→ What you should do: Could you please output only the lines from the one holding "used in virtual host" through the end of the listing below, exactly as written and without pictures?
□ □ □ □ □
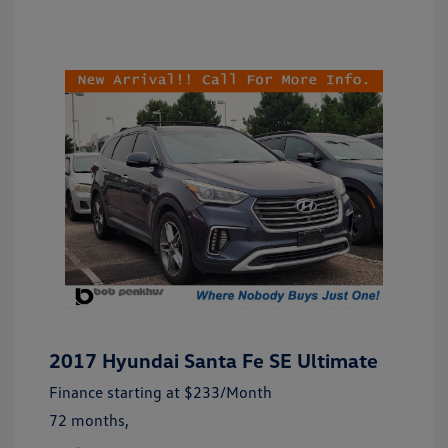
2017 Hyundai Santa Fe SE Ultimate
Finance starting at
$233
/Month
72 months,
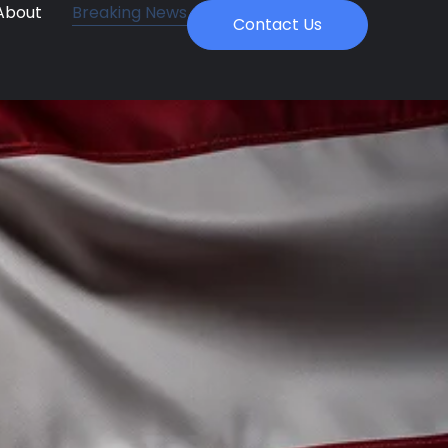
About
Breaking News
Contact Us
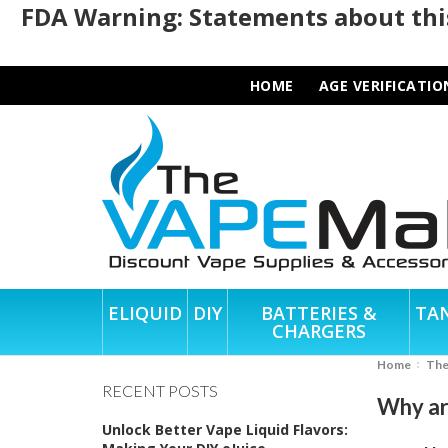
FDA Warning: Statements about this
HOME
AGE VERIFICATIO
ELIQUID
DIY
BATTERIES &
TA
CHARGERS
Home
Th
RECENT POSTS
Why ar
Unlock Better Vape Liquid Flavors:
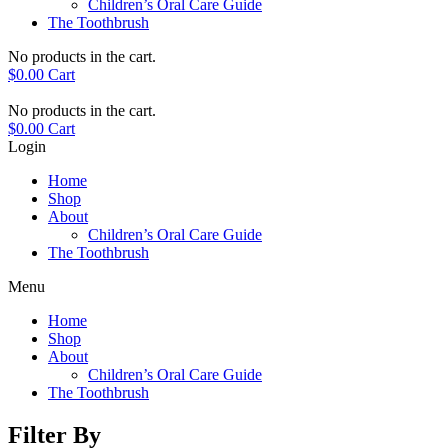
Children’s Oral Care Guide
The Toothbrush
No products in the cart.
$
0.00
Cart
No products in the cart.
$
0.00
Cart
Login
Home
Shop
About
Children’s Oral Care Guide
The Toothbrush
Menu
Home
Shop
About
Children’s Oral Care Guide
The Toothbrush
Filter By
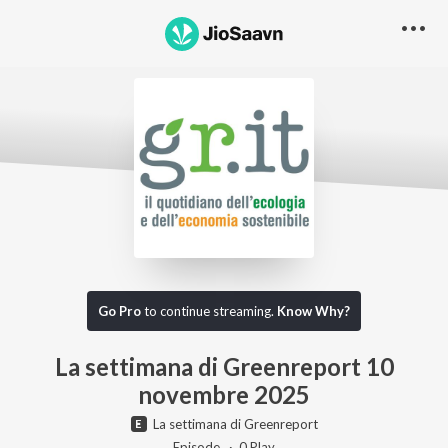
Go Pro to listen to this track
Go Pro
to continue streaming.
Know Why?
La settimana di Greenreport 10
novembre 2025
La settimana di Greenreport
Episode ·
0
Play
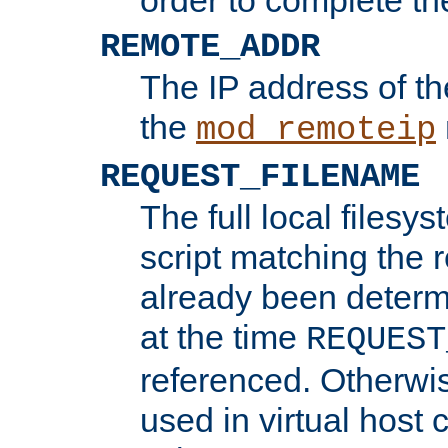
REMOTE_ADDR
The IP address of th
the
mod_remoteip
REQUEST_FILENAME
The full local filesys
script matching the r
already been determ
at the time
REQUEST
referenced. Otherwi
used in virtual host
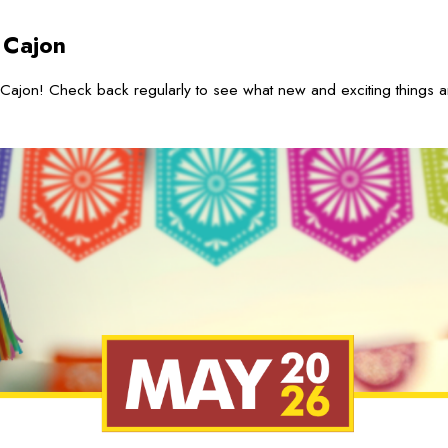
 Cajon
Cajon! Check back regularly to see what new and exciting things 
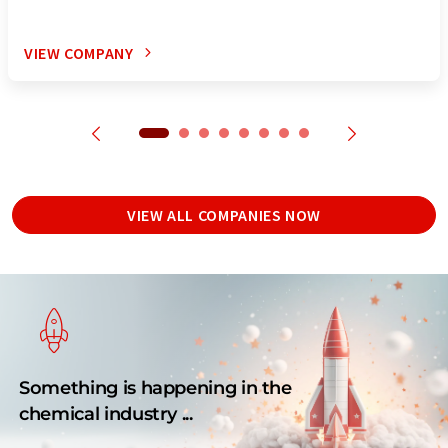
VIEW COMPANY
VIEW ALL COMPANIES NOW
Something is happening in the
chemical industry ...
□ □ □ □ □
→ Problem solution:
used in virtual host
 Cajon
Cajon! Check back regularly to see what new and exciting things 
VIEW COMPANY
VIEW ALL COMPANIES NOW
Something is happening in the
chemical industry ...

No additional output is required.